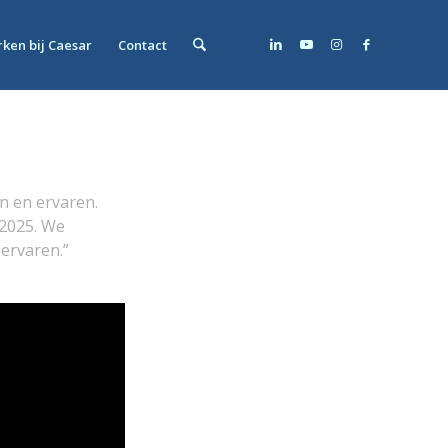
ken bij Caesar
Contact
n en ervaren.
 2025. We
ervaren.”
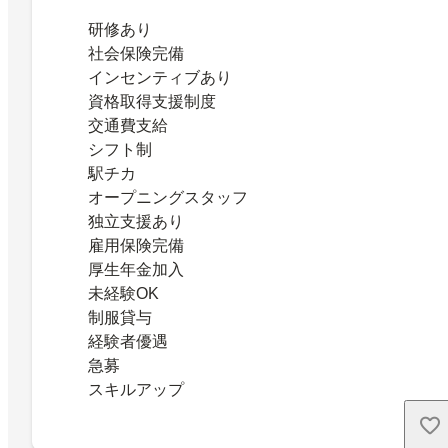
研修あり
社会保険完備
インセンティブあり
資格取得支援制度
交通費支給
シフト制
駅チカ
オープニングスタッフ
独立支援あり
雇用保険完備
厚生年金加入
未経験OK
制服貸与
経験者優遇
急募
スキルアップ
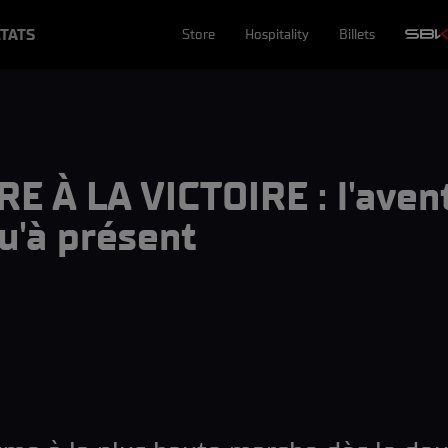
TATS
Store
Hospitality
Billets
E À LA VICTOIRE : l'aven
'à présent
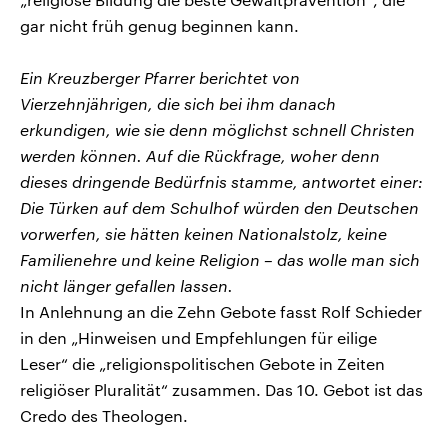
gar nicht früh genug beginnen kann.
Ein Kreuzberger Pfarrer berichtet von
Vierzehnjährigen, die sich bei ihm danach
erkundigen, wie sie denn möglichst schnell Christen
werden können. Auf die Rückfrage, woher denn
dieses dringende Bedürfnis stamme, antwortet einer:
Die Türken auf dem Schulhof würden den Deutschen
vorwerfen, sie hätten keinen Nationalstolz, keine
Familienehre und keine Religion – das wolle man sich
nicht länger gefallen lassen.
In Anlehnung an die Zehn Gebote fasst Rolf Schieder
in den „Hinweisen und Empfehlungen für eilige
Leser“ die „religionspolitischen Gebote in Zeiten
religiöser Pluralität“ zusammen. Das 10. Gebot ist das
Credo des Theologen.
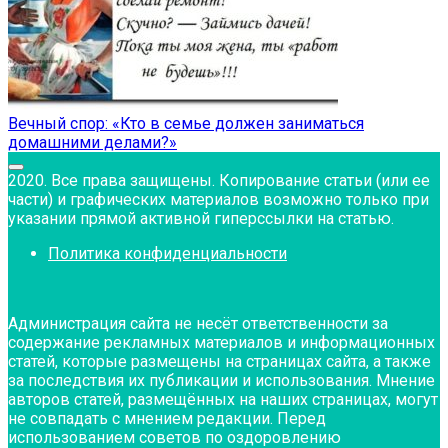
Вечный спор: «Кто в семье должен заниматься
домашними делами?»
2020. Все права защищены. Копирование статьи (или ее
части) и графических материалов возможно только при
указании прямой активной гиперссылки на статью.
Политика конфиденциальности
Администрация сайта не несёт ответственности за
содержание рекламных материалов и информационных
статей, которые размещены на страницах сайта, а также
за последствия их публикации и использования. Мнение
авторов статей, размещённых на наших страницах, могут
не совпадать с мнением редакции. Перед
использованием советов по оздоровлению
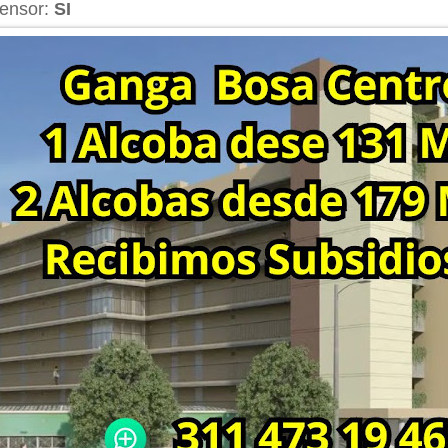
ensor:
SI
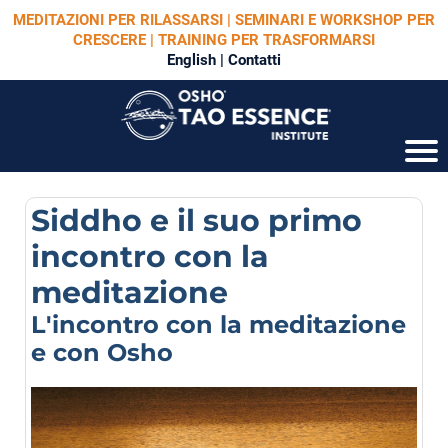
MEDITAZIONI PER RILASSARSI | SEMINARI E WORKSHOP PER
CRESCERE | TRAINING PER TRASFORMARSI
English
|
Contatti
Siddho e il suo primo
incontro con la
meditazione
L'incontro con la meditazione
e con Osho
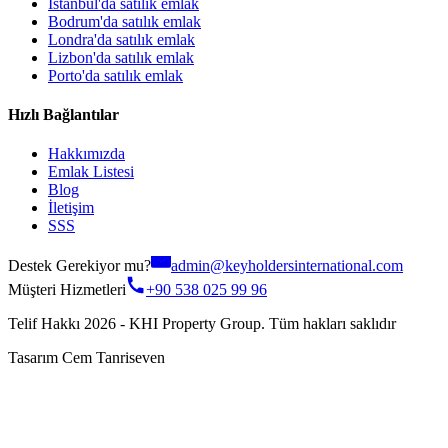
İstanbul'da satılık emlak
Bodrum'da satılık emlak
Londra'da satılık emlak
Lizbon'da satılık emlak
Porto'da satılık emlak
Hızlı Bağlantılar
Hakkımızda
Emlak Listesi
Blog
İletişim
SSS
Destek Gerekiyor mu?
admin@keyholdersinternational.com
Müşteri Hizmetleri
+90 538 025 99 96
Telif Hakkı 2026 - KHI Property Group. Tüm hakları saklıdır
Tasarım Cem Tanriseven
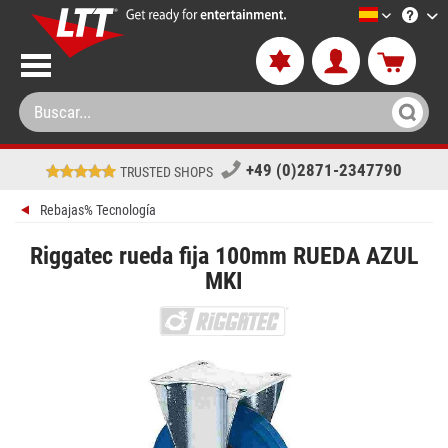
LTT-Versan
+49 (0)2871-2347790
TRUSTED SHOPS
Rebajas% Tecnología
Riggatec rueda fija 100mm RUEDA AZUL
MKI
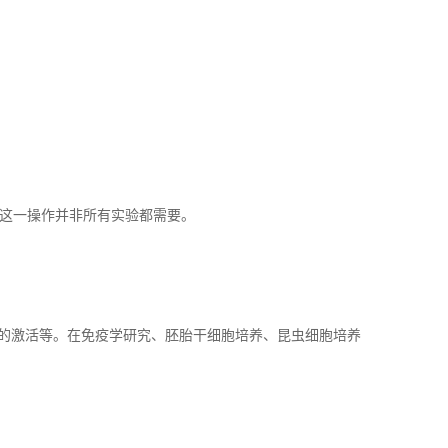
这一操作并非所有实验都需要。
的激活等。在免疫学研究、胚胎干细胞培养、昆虫细胞培养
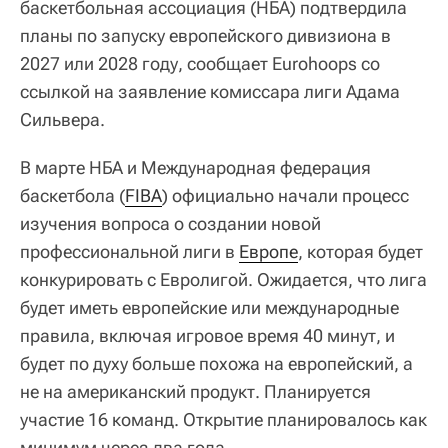
баскетбольная ассоциация (НБА) подтвердила
планы по запуску европейского дивизиона в
2027 или 2028 году, сообщает Eurohoops со
ссылкой на заявление комиссара лиги Адама
Сильвера.
В марте НБА и Международная федерация
баскетбола (
FIBA
) официально начали процесс
изучения вопроса о создании новой
профессиональной лиги в
Европе
, которая будет
конкурировать с Евролигой. Ожидается, что лига
будет иметь европейские или международные
правила, включая игровое время 40 минут, и
будет по духу больше похожа на европейский, а
не на американский продукт. Планируется
участие 16 команд. Открытие планировалось как
минимум через два года.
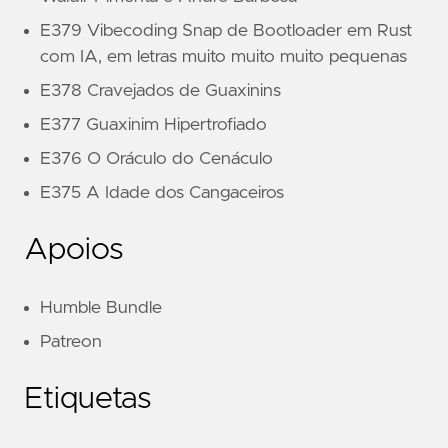
E379 Vibecoding Snap de Bootloader em Rust
com IA, em letras muito muito muito pequenas
E378 Cravejados de Guaxinins
E377 Guaxinim Hipertrofiado
E376 O Oráculo do Cenáculo
E375 A Idade dos Cangaceiros
Apoios
Humble Bundle
Patreon
Etiquetas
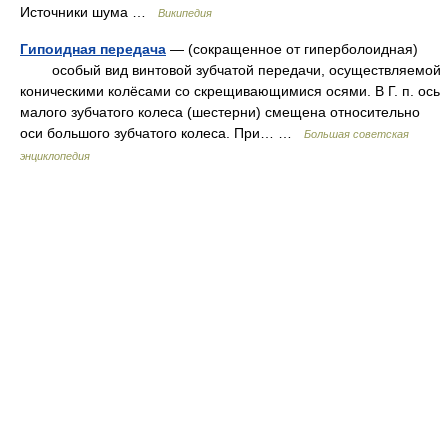
Источники шума …
Википедия
Гипоидная передача
— (сокращенное от гиперболоидная)
особый вид винтовой зубчатой передачи, осуществляемой
коническими колёсами со скрещивающимися осями. В Г. п. ось
малого зубчатого колеса (шестерни) смещена относительно
оси большого зубчатого колеса. При… …
Большая советская
энциклопедия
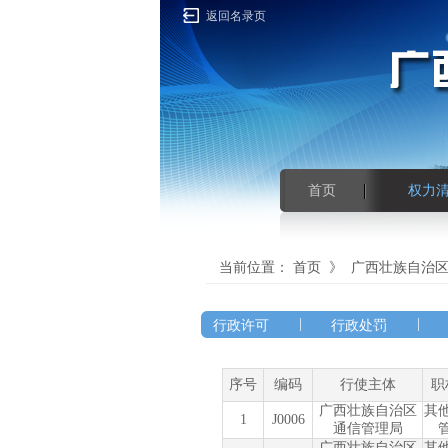
返回名录页
首页
权力
当前位置：
首页
》
广西壮族自治
|
|
行政许可
行政处罚
序号
编码
行使主体
职
广西壮族自治区
其
1
J0006
通信管理局
广西壮族自治区
其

Required work:
Return each line of the entries that holds the string "сайта".

Answer to the problem:
Администрация сайта не несёт ответственности за
статей, которые размещены на страницах сайта, а также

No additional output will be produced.